» **What you are asked to do**: Copy each line in the data below that contains the word "америки".

------

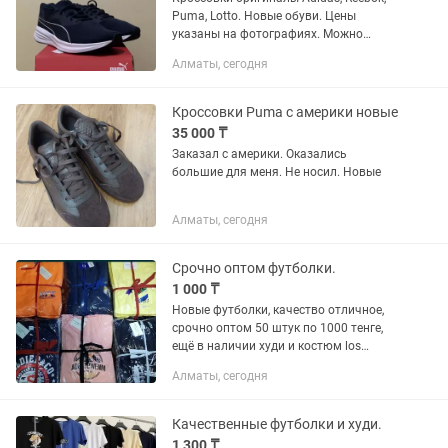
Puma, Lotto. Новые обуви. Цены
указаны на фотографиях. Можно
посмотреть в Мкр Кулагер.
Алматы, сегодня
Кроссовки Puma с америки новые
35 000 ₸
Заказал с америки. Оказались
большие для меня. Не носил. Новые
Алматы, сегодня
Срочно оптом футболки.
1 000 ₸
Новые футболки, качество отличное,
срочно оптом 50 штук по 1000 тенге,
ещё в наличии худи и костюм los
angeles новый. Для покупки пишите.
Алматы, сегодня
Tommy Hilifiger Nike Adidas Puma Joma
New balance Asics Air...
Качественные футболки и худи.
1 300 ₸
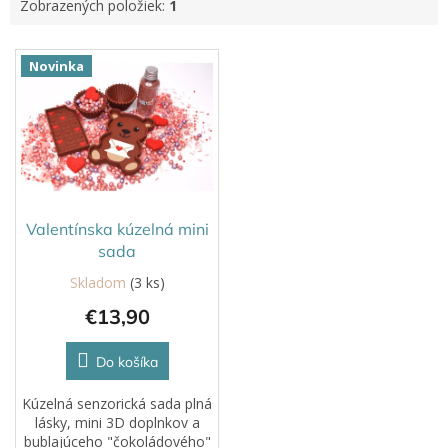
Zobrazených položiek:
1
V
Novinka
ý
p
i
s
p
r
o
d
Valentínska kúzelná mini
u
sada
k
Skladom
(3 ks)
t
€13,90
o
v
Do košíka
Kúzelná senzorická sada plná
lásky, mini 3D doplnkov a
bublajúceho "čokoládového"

------

» **Result of this task**:
Кроссовки Puma с америки новые
Заказал с америки. Оказались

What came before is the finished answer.